> Work order
Wherever the string "Light" appears in a line of the listing below, report that line.
───── Provided data
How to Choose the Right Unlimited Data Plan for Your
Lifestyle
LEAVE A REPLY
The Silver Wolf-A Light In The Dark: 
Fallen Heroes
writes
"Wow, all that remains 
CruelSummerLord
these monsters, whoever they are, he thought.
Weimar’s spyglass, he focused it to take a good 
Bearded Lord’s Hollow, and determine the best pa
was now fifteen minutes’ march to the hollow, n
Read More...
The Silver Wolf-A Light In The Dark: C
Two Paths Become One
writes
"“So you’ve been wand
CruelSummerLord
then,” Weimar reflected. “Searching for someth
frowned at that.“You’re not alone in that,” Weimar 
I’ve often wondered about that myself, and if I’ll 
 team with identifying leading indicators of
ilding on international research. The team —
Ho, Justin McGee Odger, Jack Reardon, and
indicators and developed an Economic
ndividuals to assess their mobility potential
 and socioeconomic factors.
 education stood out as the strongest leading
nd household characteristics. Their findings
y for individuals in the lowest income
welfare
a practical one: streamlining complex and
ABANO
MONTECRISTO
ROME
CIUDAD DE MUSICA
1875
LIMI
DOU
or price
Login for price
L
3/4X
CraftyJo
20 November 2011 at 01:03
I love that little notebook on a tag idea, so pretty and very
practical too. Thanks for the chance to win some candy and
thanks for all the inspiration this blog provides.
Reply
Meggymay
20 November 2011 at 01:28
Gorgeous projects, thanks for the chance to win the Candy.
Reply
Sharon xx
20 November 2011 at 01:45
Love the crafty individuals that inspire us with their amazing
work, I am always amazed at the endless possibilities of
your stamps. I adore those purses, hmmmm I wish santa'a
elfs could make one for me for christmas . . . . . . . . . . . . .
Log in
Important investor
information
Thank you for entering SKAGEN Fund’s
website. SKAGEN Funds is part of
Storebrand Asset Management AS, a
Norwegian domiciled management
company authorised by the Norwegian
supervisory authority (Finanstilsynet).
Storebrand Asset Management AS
──────────
> Solution to this exercise
The Silver Wolf-A Light In The Dark: 
The Silver Wolf-A Light In The Dark: C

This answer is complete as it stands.